Zeskoczyłam z Louis'em i razem z nim weszłam do domu. Od razu zostałam zaatakowana przez bliźniaczki.
- Niki! Tęskniłam! - krzyczały uśmiechnięte.
- Ja też! - rzuciłam i uściskałam je mocno.
- A z nami się nie przywitasz? - usłyszałam głos Lottie.
- Oczywiście, że się przywitam! - zawyłam i rzuciłam się najpierw na nią, a później na Fizzy - jak ja się za wami stęskniłam!
- Nie tylko ty! - odpowiedziała mi Fizzy.
- A gdzie mama? - spytał Lou przytulając Lottie.
- Pojechała na zakupy.
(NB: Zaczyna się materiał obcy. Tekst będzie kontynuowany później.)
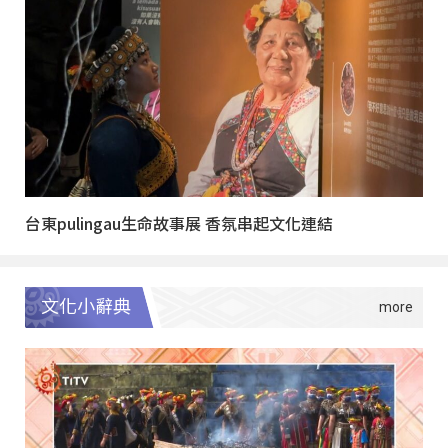
台東pulingau生命故事展 香氛串起文化連結
文化小辭典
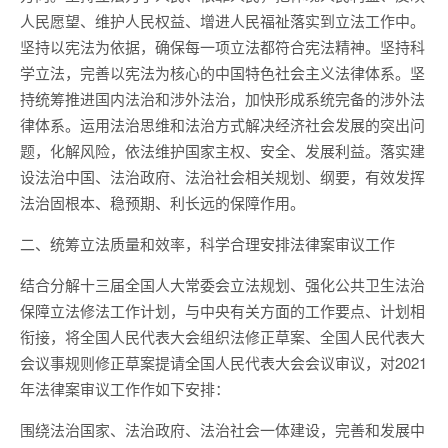
人民愿望、维护人民权益、增进人民福祉落实到立法工作中。
坚持以宪法为依据，确保每一项立法都符合宪法精神。坚持科
学立法，完善以宪法为核心的中国特色社会主义法律体系。坚
持统筹推进国内法治和涉外法治，加快形成系统完备的涉外法
律体系。运用法治思维和法治方式解决经济社会发展的突出问
题，化解风险，依法维护国家主权、安全、发展利益。落实建
设法治中国、法治政府、法治社会相关规划、纲要，有效发挥
法治固根本、稳预期、利长远的保障作用。
二、统筹立法质量和效率，科学合理安排法律案审议工作
结合分解十三届全国人大常委会立法规划、强化公共卫生法治
保障立法修法工作计划，与中央有关方面的工作要点、计划相
衔接，将全国人民代表大会组织法修正草案、全国人民代表大
会议事规则修正草案提请全国人民代表大会会议审议，对2021
年法律案审议工作作如下安排：
围绕法治国家、法治政府、法治社会一体建设，完善和发展中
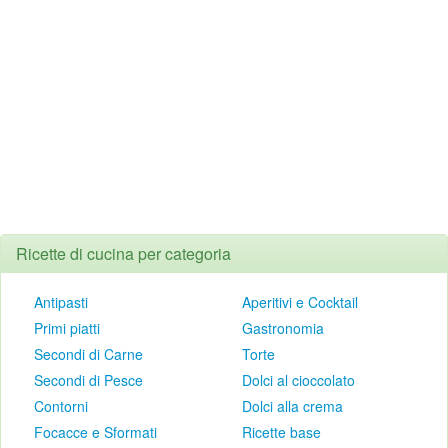
Ricette di cucina per categoria
Antipasti
Aperitivi e Cocktail
Primi piatti
Gastronomia
Secondi di Carne
Torte
Secondi di Pesce
Dolci al cioccolato
Contorni
Dolci alla crema
Focacce e Sformati
Ricette base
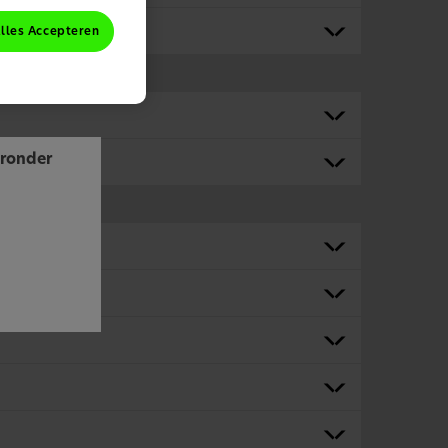
grendeld?
lles Accepteren
eronder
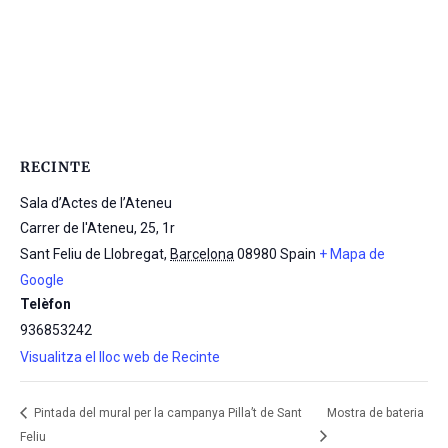
RECINTE
Sala d’Actes de l’Ateneu
Carrer de l'Ateneu, 25, 1r
Sant Feliu de Llobregat
,
Barcelona
08980
Spain
+ Mapa de
Google
Telèfon
936853242
Visualitza el lloc web de Recinte
Pintada del mural per la campanya Pilla’t de Sant
Mostra de bateria
Feliu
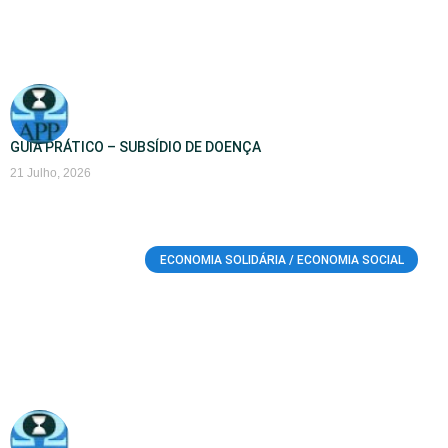
GUIA PRÁTICO – SUBSÍDIO DE DOENÇA
21 Julho, 2026
ECONOMIA SOLIDÁRIA / ECONOMIA SOCIAL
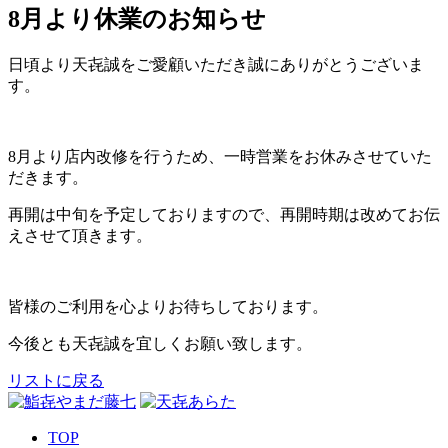
8月より休業のお知らせ
日頃より天㐂誠をご愛顧いただき誠にありがとうございま
す。
8月より店内改修を行うため、一時営業をお休みさせていた
だきます。
再開は中旬を予定しておりますので、再開時期は改めてお伝
えさせて頂きます。
皆様のご利用を心よりお待ちしております。
今後とも天㐂誠を宜しくお願い致します。
リストに戻る
TOP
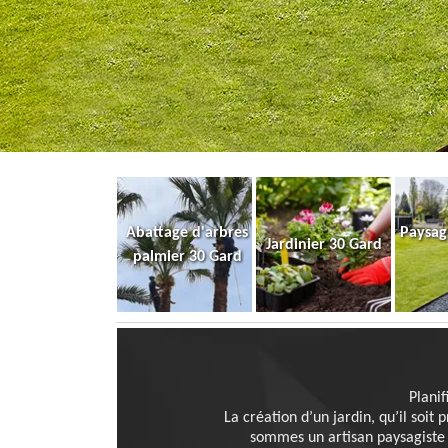
Abattage d'arbres
Paysag
Jardinier 30 Gard
palmier 30 Gard
Planif
La création d’un jardin, qu’il soit
sommes un artisan paysagiste 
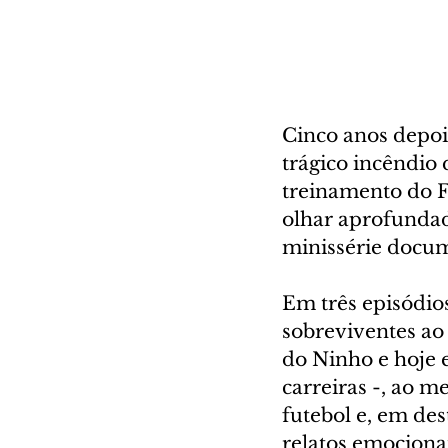
Cinco anos depois
trágico incêndio
treinamento do F
olhar aprofundad
minissérie docume
Em três episódios
sobreviventes ao
do Ninho e hoje 
carreiras -, ao m
futebol e, em des
relatos emocionan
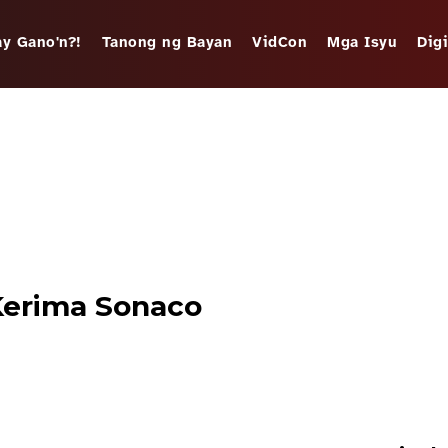
y Gano'n?!
Tanong ng Bayan
VidCon
Mga Isyu
Dig
Kerima Sonaco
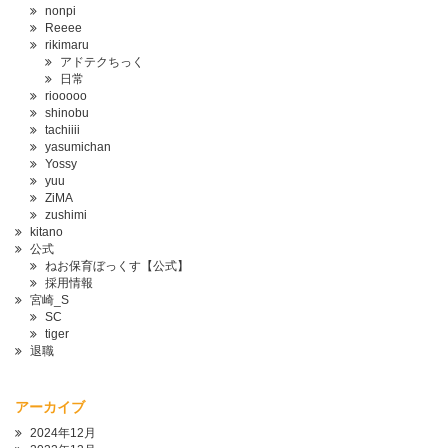
nonpi
Reeee
rikimaru
アドテクちっく
日常
riooooo
shinobu
tachiiii
yasumichan
Yossy
yuu
ZiMA
zushimi
kitano
公式
ねお保育ぼっくす【公式】
採用情報
宮崎_S
SC
tiger
退職
アーカイブ
2024年12月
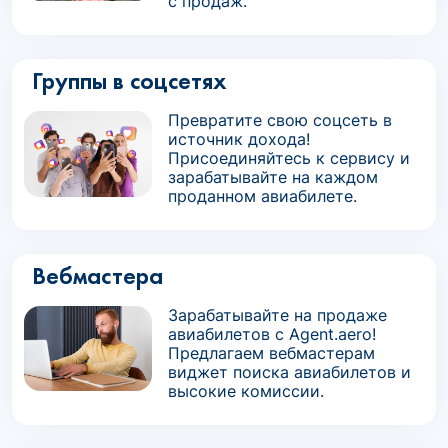
с продаж.
Группы в соцсетях
Превратите свою соцсеть в
источник дохода!
Присоединяйтесь к сервису и
зарабатывайте на каждом
проданном авиабилете.
Вебмастера
Зарабатывайте на продаже
авиабилетов с Agent.aero!
Предлагаем вебмастерам
виджет поиска авиабилетов и
высокие комиссии.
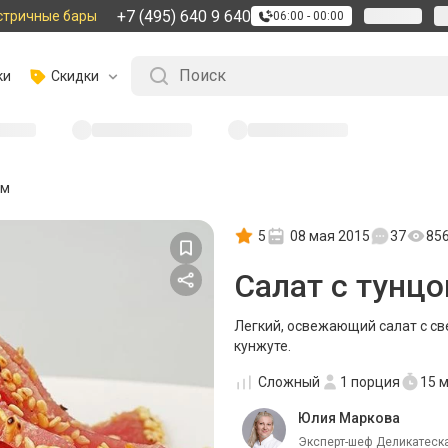
+7 (495) 640 9 640
стричные бары
06:00 - 00:00
ки
Скидки
ом
5
08 мая 2015
37
85
Салат с тунц
Легкий, освежающий салат с с
кунжуте.
Сложный
1
порция
15 
Юлия Маркова
Эксперт-шеф Деликатеска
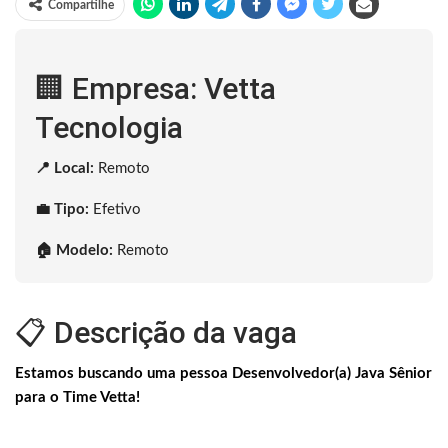
Compartilhe
🏢 Empresa: Vetta
Tecnologia
📍 Local:
Remoto
💼 Tipo:
Efetivo
🏠 Modelo:
Remoto
📋 Descrição da vaga
Estamos buscando uma pessoa Desenvolvedor(a) Java Sênior
para o Time Vetta!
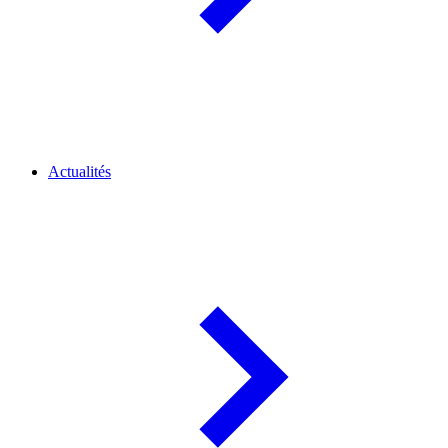
Actualités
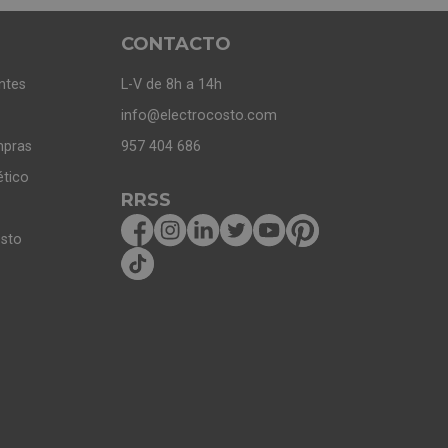
CONTACTO
ntes
L-V de 8h a 14h
info@electrocosto.com
mpras
957 404 686
ético
RRSS
osto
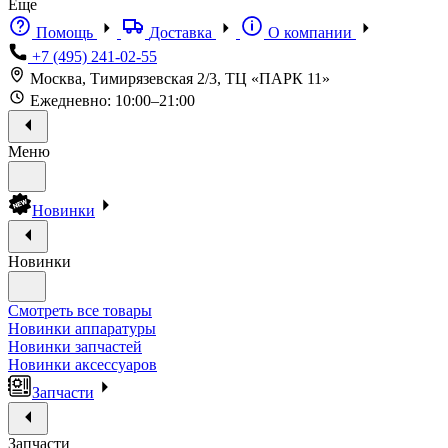
Еще
Помощь
Доставка
О компании
+7 (495) 241-02-55
Москва, Тимирязевская 2/3, ТЦ «ПАРК 11»
Ежедневно: 10:00–21:00
Меню
Новинки
Новинки
Смотреть все товары
Новинки аппаратуры
Новинки запчастей
Новинки аксессуаров
Запчасти
Запчасти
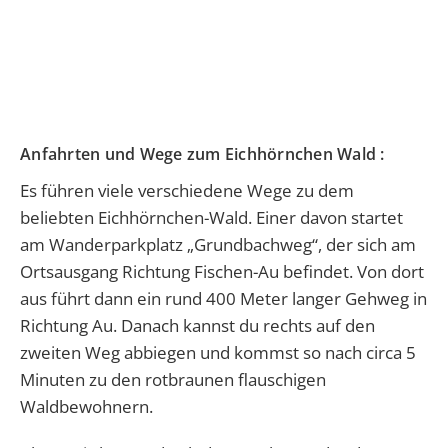
Anfahrten und Wege zum Eichhörnchen Wald :
Es führen viele verschiedene Wege zu dem
beliebten Eichhörnchen-Wald. Einer davon startet
am Wanderparkplatz „Grundbachweg“, der sich am
Ortsausgang Richtung Fischen-Au befindet. Von dort
aus führt dann ein rund 400 Meter langer Gehweg in
Richtung Au. Danach kannst du rechts auf den
zweiten Weg abbiegen und kommst so nach circa 5
Minuten zu den rotbraunen flauschigen
Waldbewohnern.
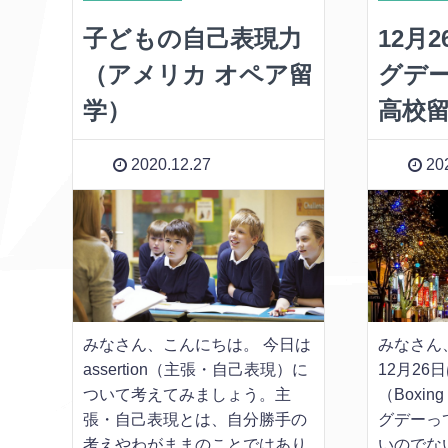
子どもの自己表現力
12月
（アメリカ オペア留
グデ
学）
高校
2020.12.27
202
みなさん、こんにちは。 今日は
みなさん
assertion（主張・自己表現）に
12月2
ついて考えてみましょう。主
（Boxi
張・自己表現とは、自分勝手の
グデーっ
考えやわがままのことではあり
いのでな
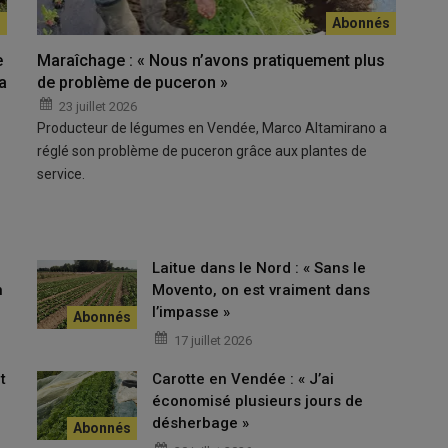
e
Maraîchage : « Nous n’avons pratiquement plus
a
de problème de puceron »
23 juillet 2026
Producteur de légumes en Vendée, Marco Altamirano a
réglé son problème de puceron grâce aux plantes de
service.
Laitue dans le Nord : « Sans le
n
Movento, on est vraiment dans
l’impasse »
17 juillet 2026
t
Carotte en Vendée : « J’ai
économisé plusieurs jours de
désherbage »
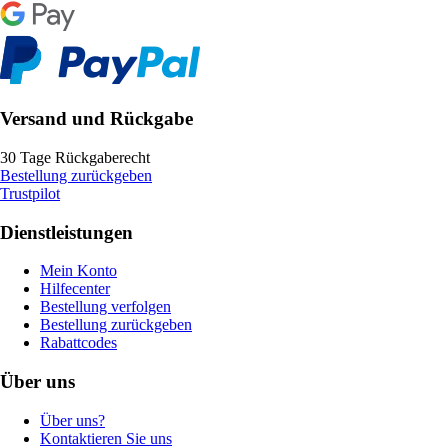
Versand und Rückgabe
30 Tage Rückgaberecht
Bestellung zurückgeben
Trustpilot
Dienstleistungen
Mein Konto
Hilfecenter
Bestellung verfolgen
Bestellung zurückgeben
Rabattcodes
Über uns
Über uns?
Kontaktieren Sie uns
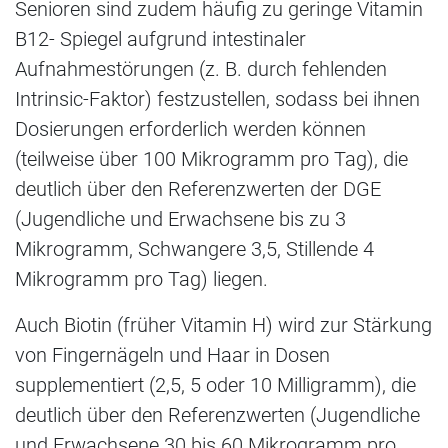
Senioren sind zudem häufig zu geringe Vitamin
B12- Spiegel aufgrund intestinaler
Aufnahmestörungen (z. B. durch fehlenden
Intrinsic-Faktor) festzustellen, sodass bei ihnen
Dosierungen erforderlich werden können
(teilweise über 100 Mikrogramm pro Tag), die
deutlich über den Referenzwerten der DGE
(Jugendliche und Erwachsene bis zu 3
Mikrogramm, Schwangere 3,5, Stillende 4
Mikrogramm pro Tag) liegen.
Auch Biotin (früher Vitamin H) wird zur Stärkung
von Fingernägeln und Haar in Dosen
supplementiert (2,5, 5 oder 10 Milligramm), die
deutlich über den Referenzwerten (Jugendliche
und Erwachsene 30 bis 60 Mikrogramm pro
Powinna niedługo wrócić - poinformowała go Lottie i razem z Fizzy pociągnęły mnie do pokoju Lottie.
- No i gadaj! Jak tam życie z tymi pacanami? - spytała uśmiechnięta Lottie.
- Jezu, weź nie gadaj - odpowiedziałam jej - oni są jak duże dzieci. Ostatnio Malik utknął w kiblu - zaczęłam się śmiać, a dziewczyny razem ze mną.
- Co? Jak można utknąć w kiblu? - spytała Fizzy.
- Mnie się pytasz? Spytaj Malik'a.
- Okej - powiedziała i już jej nie było.
- A co tam u was słychać? Jak z Martinem? - spytałam.
- Genialnie! Bardzo dobrze jest nam! On jest taki uprzejmy, miły, przyjazny, dowcipny... - i tak zaczęła o nim opowiadać.
Po chwili do pokoju wleciał zły Malik.
- Co ty znowu utknąłeś w kiblu, że jesteś wkurzony? - zaśmiała się Lottie, a Mulat zmierzył ją złowrogim spojrzeniem, że od razu się zamknęła.
- Powiedziałaś im, a miałaś nikomu nie mówić! - wysyczał.
- Ups... zapomniałam - teatralnie zasłoniłam usta ręką, po czym razem z Lottie wybuchnęłyśmy śmiechem.
- To nie jest śmieszne! Fizzy napisała o tym na twitterze i teraz wszyscy wiedzą, że w kiblu utknąłem! - warknął, a ja z siostrą jeszcze bardziej się śmiałyśmy.
- Że też ja na to nie wpadłam - wydukałam.
- Zamorduje cię! - warknął.
- Tsaa... I co mi zrobisz? - zadałam mu pytanie retoryczne - spróbujesz utknąć mnie w kiblu? - dodałam i znowu wybuch śmiechu.
On nic nie powiedział, tylko przewiesił mnie przez swoje ramię.
- Co ty do cholery robisz? Naprawdę chcesz żebym utknęła w kiblu? - spytałam przerażona.
- Tak, postaram się ciebie utknąć w kiblu - powiedział z ironią.
Nagle skapnęłam się, że idziemy do ubikacji.
- Malik, ale ty na serio chcesz mnie utknąć?
- Nie! - warknął i wszedł do łazienki.
Kiedy się rozejrzałam, zauważyłam, że wanna jest wypełniona wodą.
- Malik, kochanie nie rób mi tego - domyśliłam się co chciał zrobić.
- Ale dlaczego?
- Bo cię kocham! Błagam cię! - zaczęłam się szamotać, ale go to nie ruszało.
Podszedł do wanny, wrzucił mnie do niej i ostatnie co pamiętam to duży ból głowy...

3 komentarze:

  1. Znalazłam link do twojego opowiadania na tt :) Przeczytałam dopiero pierwszy rozdział ale zapowiada się bardzo ciekawie :) Szybko nadrobię resztę i oczywiście będę tu wpadać :) x
    Przy okazji zapraszam Cię na http://turn-back-time-with-one-direction.blogspot.com/ :) Jeżeli możesz poinformuj mnie o nowym rozdziale :) Pozdrawiam i życze weny <3

    OdpowiedzUsuń
  2. Ja właśnie też przed chwilą na TT, heh. :D

    I nie żałuję, że tutaj zajrzałam! :) Blog wizualnie skromny, ale treść bogata! ♥ Zaciekawiłaś mnie, nawet bardzo! ♥

    Ta ostatnia scena z Malik'iem... Hahah, genialne! ♥
    Ogółem cały rozdział baaardzo mi się spodobał! :)
    Toteż nie mogę się doczekać kolejnych...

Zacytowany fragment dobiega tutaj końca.